Faire du logement décent un enjeu central des municipales
Le constat est sans appel : « le droit au logement est totalement bafoué à Marseille », dénonce Florent Houdmon, directeur régional de la fondation Abbé Pierre. « Aix-Marseille-Provence est l’une des pires métropoles en matière d’attribution du logement social. Seulement une demande sur huit obtient une réponse positive ! ». Les enjeux sont clairement posés, mardi 11 février, dès le début de la conférence de presse, dans les locaux du siège régional de la fondation, initiée par un regroupement de 28 organisations de la société civile (voir liste complète en encadré).
Elles ont synthétisées leurs revendications, recueillies lors d’une journée de travail le 10 octobre dernier, afin d’agir contre le mal logement dans la métropole Aix Marseille Provence. Et, à quelques semaines du premier tour des élections municipales, elles interpellent les candidats en leur demandant de se prononcer sur 14 engagements ainsi que « 60 mesures urgentes pour un logement décent pour tous ».

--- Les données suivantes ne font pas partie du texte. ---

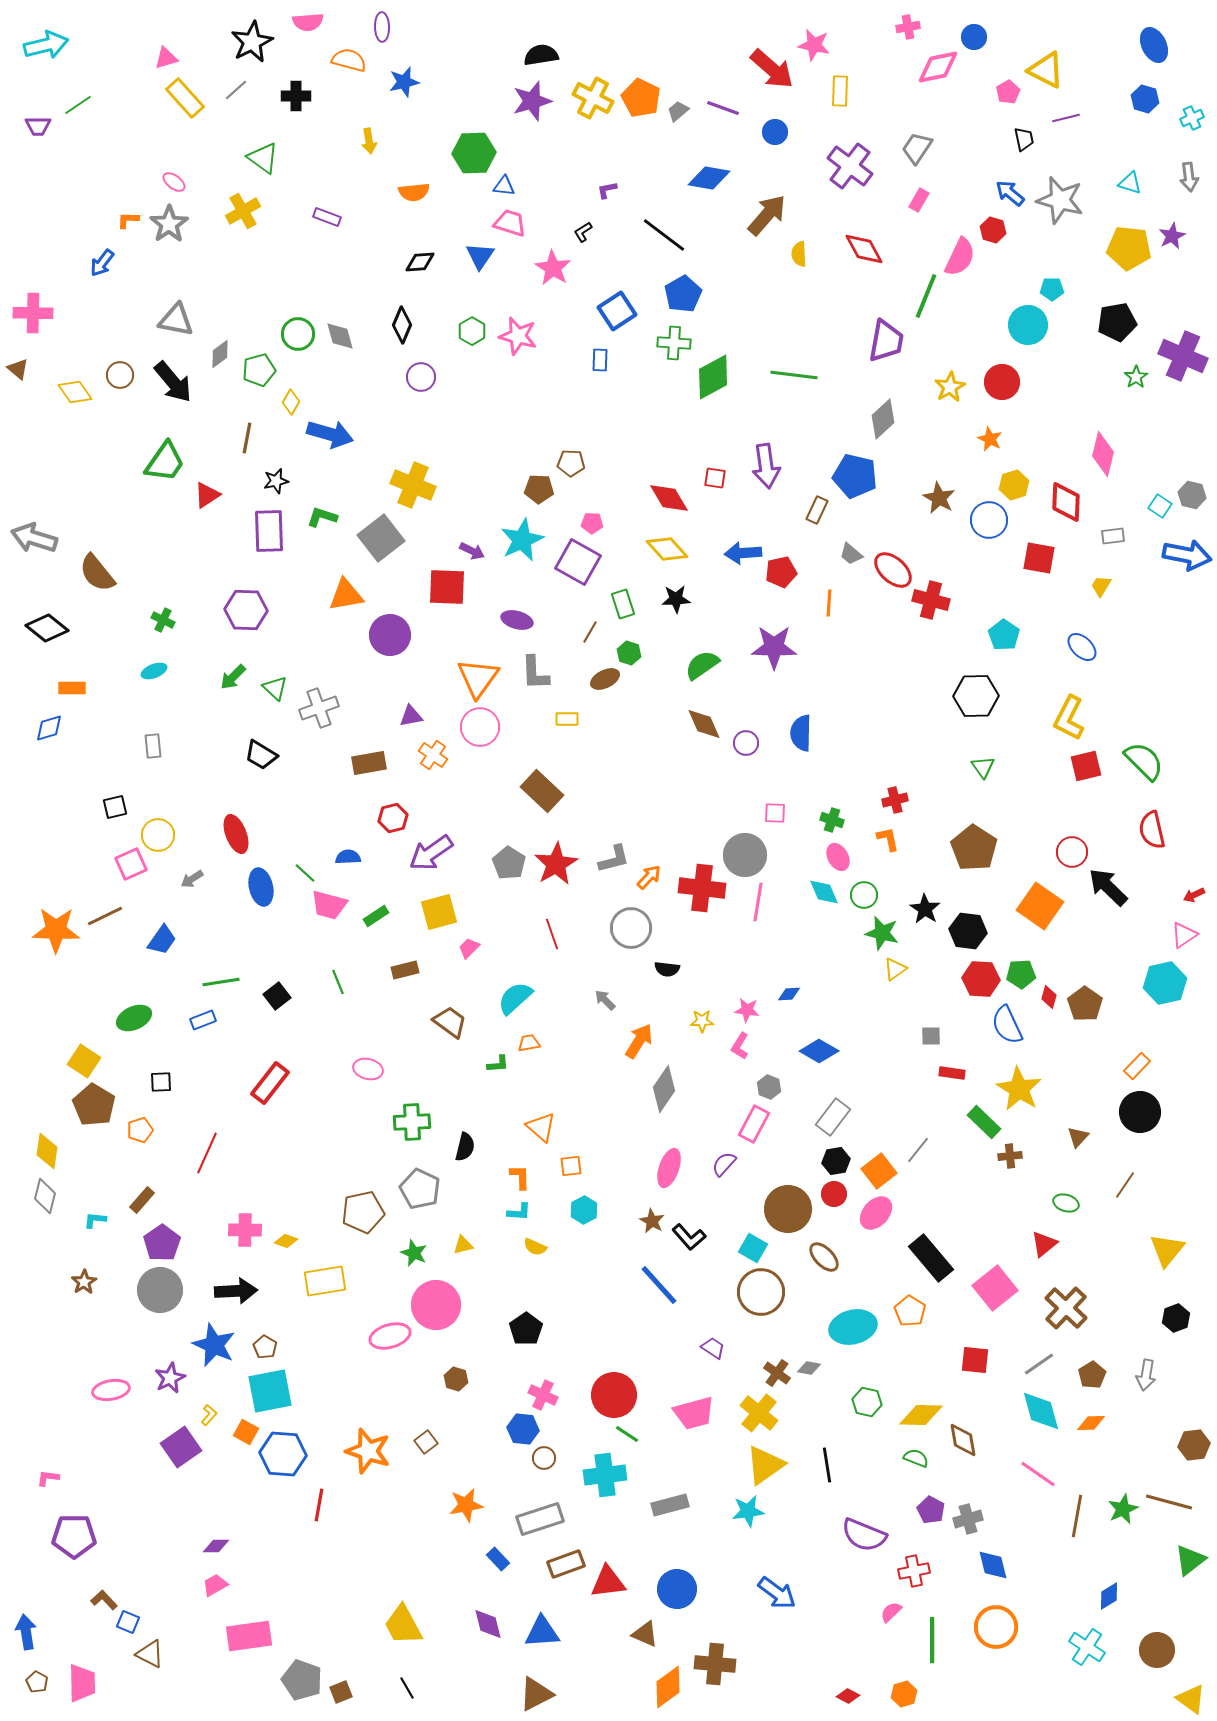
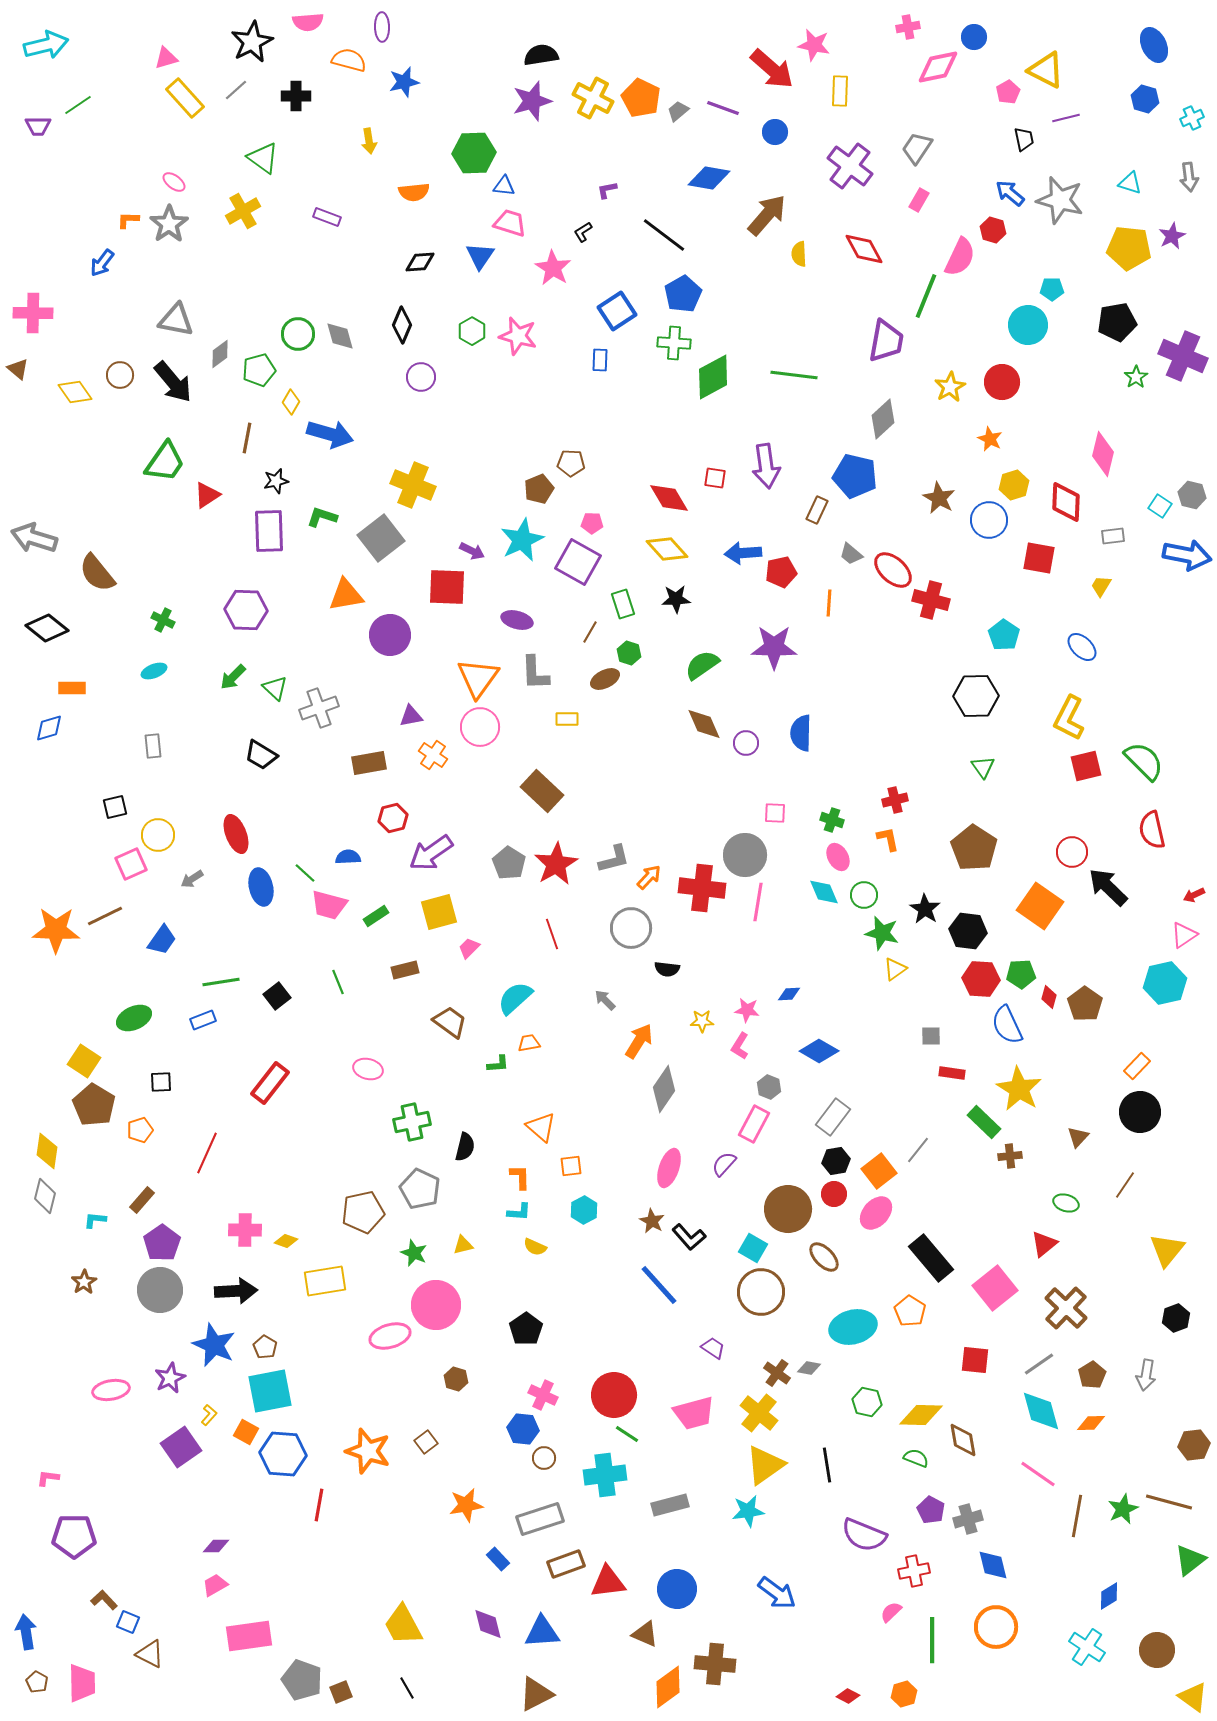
brown pentagon at (539, 489): rotated 24 degrees counterclockwise
green cross at (412, 1122): rotated 9 degrees counterclockwise
yellow triangle at (1191, 1699): moved 2 px right, 2 px up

Ravages du « sans-abrisme »
Ségrégation spatiale, non application de la loi SRU, absence de politique sociale du logement, nombreuses sont les communes des Bouches-du-Rhône comme par exemple Carry le Rouet, Mimet ou encore Bouc-Bel-Air, qui choisissent de s’acquitter d’une taxe plutôt que d’appliquer la loi sur le logement social. Certaines allant même jusqu’à demander à être exemptées de leurs obligations en la matière, avançant entre autres le manque de transports en commun… Nombreuses sont aussi les villes du territoire à refuser de s’occuper ou de prendre en charge les plus démunis comme dans la métropole Aix-Marseille-Provence.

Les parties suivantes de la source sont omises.